Output every entry below exactly, without its pictures.

*** Given records ***

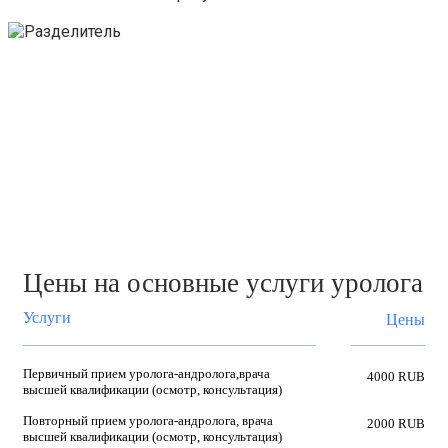
Нужна консультация? Звоните на
номер горячей линии.
+7 (499) 450-31-81
Цены на основные услуги уролога
Услуги
Цены
Первичный прием уролога-андролога,врача
4000 RUB
высшей квалификации (осмотр, консультация)
Повторный прием уролога-андролога, врача
2000 RUB
высшей квалификации (осмотр, консультация)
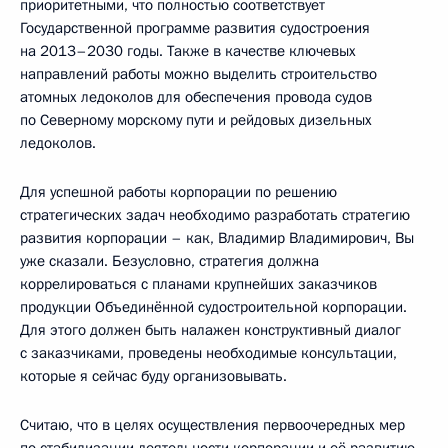
приоритетными, что полностью соответствует
Государственной программе развития судостроения
на 2013–2030 годы. Также в качестве ключевых
направлений работы можно выделить строительство
атомных ледоколов для обеспечения провода судов
по Северному морскому пути и рейдовых дизельных
ледоколов.
Для успешной работы корпорации по решению
стратегических задач необходимо разработать стратегию
развития корпорации – как, Владимир Владимирович, Вы
уже сказали. Безусловно, стратегия должна
коррелироваться с планами крупнейших заказчиков
продукции Объединённой судостроительной корпорации.
Для этого должен быть налажен конструктивный диалог
с заказчиками, проведены необходимые консультации,
которые я сейчас буду организовывать.
Считаю, что в целях осуществления первоочередных мер
по стабилизации деятельности корпорации и её развитию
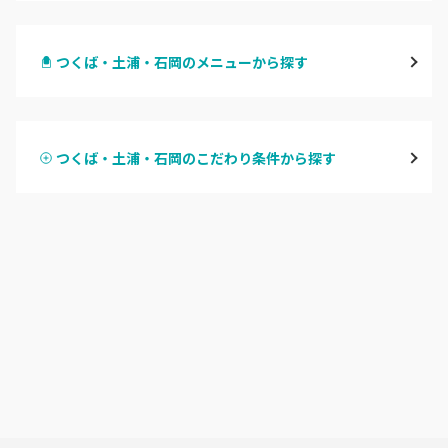
水戸
つくば・土浦・石岡のメニューから探す
つくば・土浦・石岡
ハンドジェル
守谷・取手
つくば・土浦・石岡のこだわり条件から探す
ハンドスカルプ
パラジェル
牛久・龍ヶ崎
ハンドケアカラー
フィルイン
鹿嶋・水郷周辺
フット
持ち込み OK
北茨城・日立・ひたちなか
オフのみ
やり放題 あり
古河・常総・筑西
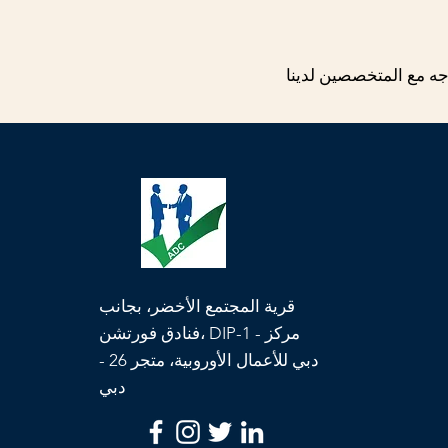
جه مع المتخصصين لدينا
قرية المجتمع الأخضر، بجانب
فنادق فورتشن، DIP-1 - مركز
دبي للأعمال الأوروبية، متجر 26 -
دبي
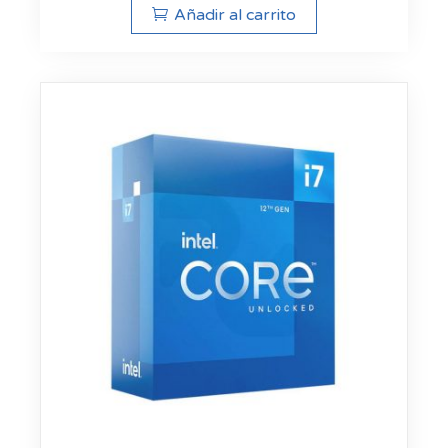
Añadir al carrito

*** End of Given records ***

[Solved exercise]
Нужна консультация? Звоните на
номер горячей линии.
+7 (499) 450-31-81
Цены на основные услуги уролога
Услуги
Цены
Первичный прием уролога-андролога,врача
4000 RUB
высшей квалификации (осмотр, консультация)
Повторный прием уролога-андролога, врача
2000 RUB
высшей квалификации (осмотр, консультация)
приоритетными, что полностью соответствует
Государственной программе развития судостроения
на 2013–2030 годы. Также в качестве ключевых
направлений работы можно выделить строительство
атомных ледоколов для обеспечения провода судов
по Северному морскому пути и рейдовых дизельных
ледоколов.
Для успешной работы корпорации по решению
стратегических задач необходимо разработать стратегию
развития корпорации – как, Владимир Владимирович, Вы
уже сказали. Безусловно, стратегия должна
коррелироваться с планами крупнейших заказчиков
продукции Объединённой судостроительной корпорации.
Для этого должен быть налажен конструктивный диалог
с заказчиками, проведены необходимые консультации,
которые я сейчас буду организовывать.
Считаю, что в целях осуществления первоочередных мер
по стабилизации деятельности корпорации и её развитию
水戸
つくば・土浦・石岡のメニューから探す
つくば・土浦・石岡
ハンドジェル
守谷・取手
つくば・土浦・石岡のこだわり条件から探す
ハンドスカルプ
パラジェル
牛久・龍ヶ崎
ハンドケアカラー
フィルイン
鹿嶋・水郷周辺
フット
持ち込み OK
北茨城・日立・ひたちなか
オフのみ
やり放題 あり
古河・常総・筑西
جه مع المتخصصين لدينا
قرية المجتمع الأخضر، بجانب
فنادق فورتشن، DIP-1 - مركز
دبي للأعمال الأوروبية، متجر 26 -
دبي
Añadir al carrito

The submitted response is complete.